Posted by: Jamie Smith Hopkins | February 27, 2008 12:57 PM
I agree with Ryan on the land. Also consider increase volume (demand) means increase prices. With the lax lending standards that occurred during the boom, more people were able to buy. This goes back to supply and demand. This is why the same house I would drive past in 2003 was going for 400K and last year was being sold for 700K. No improvements were made, no changes at all. This is the heart of the price bubble. This is also why your tax assessments have increased so much.
Posted by: Kevin | February 27, 2008 1:20 PM
Talking about Baltimore - where are these large mew constructions? All I see around are old houses falling apart, which some buyers rescued by purchasing and rehabbing, while in hope of making quick profit...it actually worked for some time, but it may be that some made more of a favor to the city, than themselves.
Posted by: John Williams | February 27, 2008 1:21 PM
John, there's actually been a lot of new construction in the city in recent years, at least relatively speaking. But there was a lot more rehabbing, and you're right that not all those investors ended up making money -- or even breaking even.
Posted by: Jamie Smith Hopkins | February 27, 2008 1:48 PM
Hi Jamie, you are absolutely right about much of new construction in the city recently. My point was referring to the 'new homes are bigger ' section from the original article (though I wrote "large" instead of "bigger"), as I thought it doesn't really apply to Baltimore City.

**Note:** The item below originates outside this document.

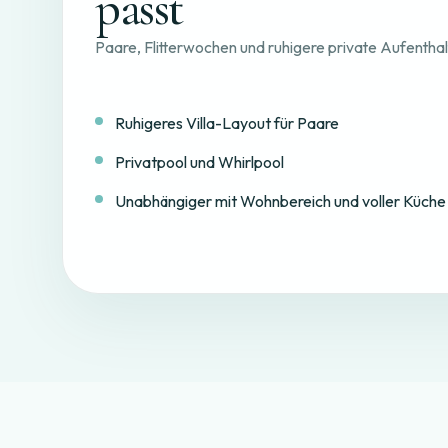
passt
Paare, Flitterwochen und ruhigere private Aufentha
Ruhigeres Villa-Layout für Paare
Privatpool und Whirlpool
Unabhängiger mit Wohnbereich und voller Küche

Posted by: John Williams | February 27, 2008 2:05 PM
Ah, I see what you meant, John. Some of the new city homes do seem to be bigger than their predecessors, though not necessarily on the scale you can see in the 'burbs. The ones clustered around the waterfront are generally full of high-end touches, in any case.
Posted by: Jamie Smith Hopkins | February 27, 2008 2:40 PM
There's was also a great piece in the WSJ about two weeks ago comparing different methods of (existing) homes sales price data:
http://online.wsj.com/article/SB120294518936866623.html
Seems to me that mid-priced homes financed with GSE (Fannie and Freddie) loans are still holding up well in price. It's jumbo-loan and subprime financed homes that are leading the way lower. Which suggests that much of the home price drop is foreclosure or distress sale driven. If this segment of the market were to stabilize, prices would as well.

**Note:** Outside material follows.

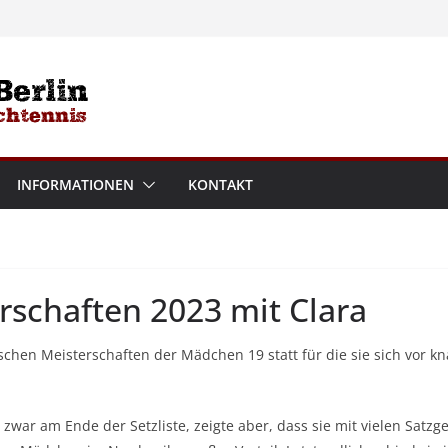
INFORMATIONEN
KONTAKT
schaften 2023 mit Clara
en Meisterschaften der Mädchen 19 statt für die sie sich vor kn
zwar am Ende der Setzliste, zeigte aber, dass sie mit vielen Satzg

For those making the land case, supply of land is always an issue. And likely will only be more so as Smart Growth and other environmental concerns (theoretically) restrict sprawl.

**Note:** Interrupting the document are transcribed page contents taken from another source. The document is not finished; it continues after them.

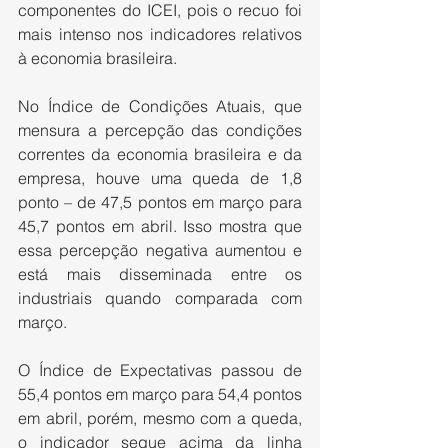
componentes do ICEI, pois o recuo foi 
mais intenso nos indicadores relativos 
à economia brasileira.
No Índice de Condições Atuais, que 
mensura a percepção das condições 
correntes da economia brasileira e da 
empresa, houve uma queda de 1,8 
ponto – de 47,5 pontos em março para 
45,7 pontos em abril. Isso mostra que 
essa percepção negativa aumentou e 
está mais disseminada entre os 
industriais quando comparada com 
março.
O Índice de Expectativas passou de 
55,4 pontos em março para 54,4 pontos 
em abril, porém, mesmo com a queda, 
o indicador segue acima da linha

Posted by: Mitch | February 27, 2008 2:54 PM
As far as the bigger/larger homes in the city issue, yes, they are growing. Take a look at the Lennar homes next to Fed Hill - they're huge. Plus the Poultey development in Locust Point aren't little 12-foot wide brownstones either.
Posted by: The Beav | February 27, 2008 4:53 PM
To answer Mitch's question, people like myself are selling now because I'd rather take a 20k hit now than a 50k hit in the next year or two. In other words, prices are much more likely to go down over the next several years and nobody is predicting a price upswing anytime soon. So if you're planning on moving in the next five years or so, it seems to me now is the time to sell before prices drop another 20%. Thats my take...
Posted by: JDS | February 27, 2008 9:51 PM
I'm skeptical that prices will drop much in the Baltimore area. The coming housing demands from the base realignment and the 900+ jobs being added to T.Rowe Price should mitigate any drop in prices.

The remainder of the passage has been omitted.